STORED DATA —
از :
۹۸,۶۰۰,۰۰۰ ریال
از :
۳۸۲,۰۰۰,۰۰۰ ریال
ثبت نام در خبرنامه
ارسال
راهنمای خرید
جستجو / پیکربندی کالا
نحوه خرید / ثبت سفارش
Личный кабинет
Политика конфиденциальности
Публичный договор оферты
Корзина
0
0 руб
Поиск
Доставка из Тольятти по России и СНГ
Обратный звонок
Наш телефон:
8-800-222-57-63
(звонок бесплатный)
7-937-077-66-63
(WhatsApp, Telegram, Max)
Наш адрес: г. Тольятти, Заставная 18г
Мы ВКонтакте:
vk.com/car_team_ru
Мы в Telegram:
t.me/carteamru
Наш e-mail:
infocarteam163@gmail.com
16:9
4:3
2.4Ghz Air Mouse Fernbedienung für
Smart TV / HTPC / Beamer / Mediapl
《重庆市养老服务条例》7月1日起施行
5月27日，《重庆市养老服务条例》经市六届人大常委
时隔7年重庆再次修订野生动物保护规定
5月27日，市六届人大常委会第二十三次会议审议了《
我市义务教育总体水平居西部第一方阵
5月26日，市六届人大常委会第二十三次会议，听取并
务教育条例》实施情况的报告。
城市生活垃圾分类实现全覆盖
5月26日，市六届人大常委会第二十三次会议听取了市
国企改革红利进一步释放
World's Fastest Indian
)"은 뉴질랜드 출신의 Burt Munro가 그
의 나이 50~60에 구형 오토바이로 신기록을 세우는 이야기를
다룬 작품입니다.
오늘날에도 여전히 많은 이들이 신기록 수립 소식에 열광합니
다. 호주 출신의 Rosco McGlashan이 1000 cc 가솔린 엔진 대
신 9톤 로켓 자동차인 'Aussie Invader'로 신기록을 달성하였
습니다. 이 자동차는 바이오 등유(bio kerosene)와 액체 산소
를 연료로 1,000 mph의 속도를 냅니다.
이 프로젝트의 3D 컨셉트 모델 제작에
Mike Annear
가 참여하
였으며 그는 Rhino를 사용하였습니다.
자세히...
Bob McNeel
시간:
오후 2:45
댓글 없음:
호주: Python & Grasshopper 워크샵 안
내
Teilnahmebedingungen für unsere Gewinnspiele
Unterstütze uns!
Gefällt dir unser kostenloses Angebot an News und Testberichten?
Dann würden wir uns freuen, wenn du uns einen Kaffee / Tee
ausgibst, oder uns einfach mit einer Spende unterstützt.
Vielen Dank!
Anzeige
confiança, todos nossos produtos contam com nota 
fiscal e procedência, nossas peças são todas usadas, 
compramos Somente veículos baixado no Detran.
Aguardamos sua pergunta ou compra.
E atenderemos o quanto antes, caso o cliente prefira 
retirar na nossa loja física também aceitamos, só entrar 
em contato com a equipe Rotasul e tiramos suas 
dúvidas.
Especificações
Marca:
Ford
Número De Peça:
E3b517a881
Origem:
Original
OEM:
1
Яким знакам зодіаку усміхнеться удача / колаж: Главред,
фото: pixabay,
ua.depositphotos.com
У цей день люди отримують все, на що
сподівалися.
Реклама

TASK BRIEF —
Would you copy out each line of the records above where the word "Тольятти" occurs?

RESPONSE —
Доставка из Тольятти по России и СНГ
Наш адрес: г. Тольятти, Заставная 18г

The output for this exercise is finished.